Unnamed: 0,text,d1,d2,label,group
195,can you tell me your age?,8.330536,-7.792078,,1
190,From where did you come?,8.228561,-4.920124,,1
947,Where did you come from?,8.244767,-4.900227,,1
151,what is your birthday?,7.743145,-7.129227,,1
479,how old are u,7.773867,-7.961021,,1
797,What area are you from?,8.29266,-5.523428,,1
461,can you tell me what number represents your age?,8.243992,-7.800375,,1
663,What city are you in?,8.151293,-5.675588,,1
120,do you know how old you are?,7.778389,-7.997067,,1
141,what is your exact age?,8.266831,-7.720518,,1


If you're confident that you'd like to assign a label, you can do so below. 

In [24]:
label_name = 'origin'

In [25]:
idx = df.pipe(tfm.pandas_pipe).loc[lambda d: d['group'] != 0].index

df.iloc[idx, 3] = label_name

print(f"We just assigned {len(idx)} labels!")

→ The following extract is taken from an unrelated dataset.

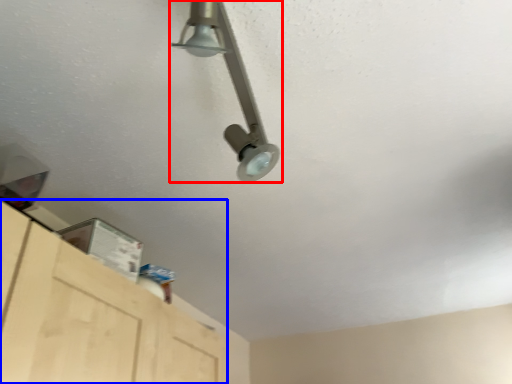 Question: Which point is closer to the camera, lamp (highlighted by a red box) or cabinetry (highlighted by a blue box)?

Choices:
 (A) lamp
 (B) cabinetry

Answer: (A) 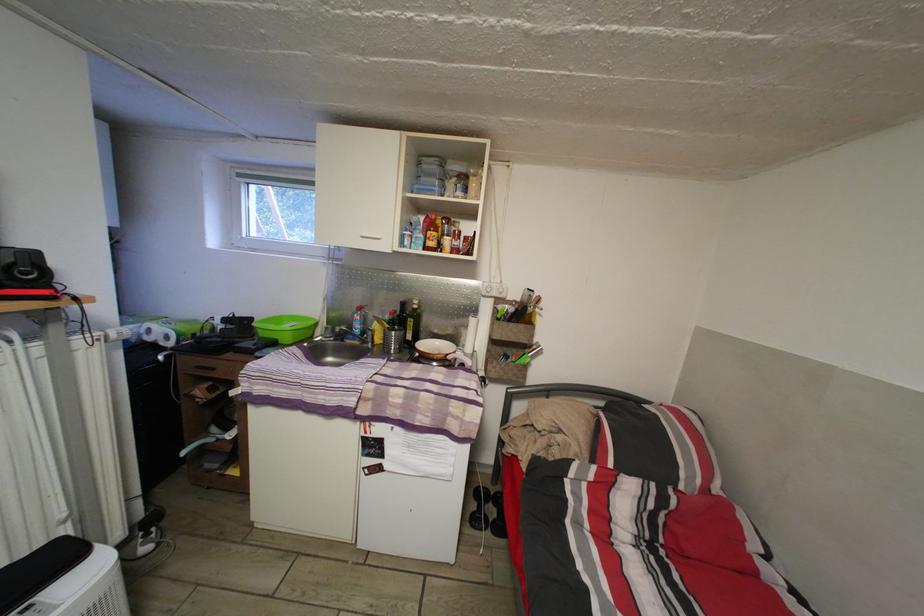 Find where to lift the plastic food container. Please return your answer as a coordinate pair (x, y).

We just assigned 100 labels!


That's it! You've just attached a label to a group of points! 

## Rerun 

You can now scroll up and start relabelling clusters that aren't assigned yet. Once you're confident that this works, you can export by running the final code below.

In [22]:
df.head()

Unnamed: 0,text,d1,d2,label
0,What languages can you communicate in?,2.727605,-0.036231,
1,what u can do?,10.641682,5.367977,
2,What exactly is my name?,14.029011,1.462056,
3,What does Rasa make?,24.505444,6.782425,
4,can you help me?,8.584467,4.582135,


In [168]:
df.to_csv("first_order_labelled.csv")

## Final Notes

There's a few things to mention. 

1. This method of labelling is great when you're working on version 0 of something. It'll get you a whole lot of data fast but it won't be high quality data. 
2. The use-case for this method might be at the start of design a virtual assistant. You've probably got data from social media that you'd like to use as a source of inspiration for intents. This is certainly a valid starting point but you should be aware that the language that folks use on a feedback form is different than the language used in a chatbox. Again, these labels are a reasonable starting point, but they should not be regarded as ground truth. 
3. Labelling is only part of the goal here. Another big part is understanding the data. This is very much a qualitative/human task. You might be able to quickly label 1000 points in 5 minutes with this technique but you'll lack an understanding if you don't take the time for it.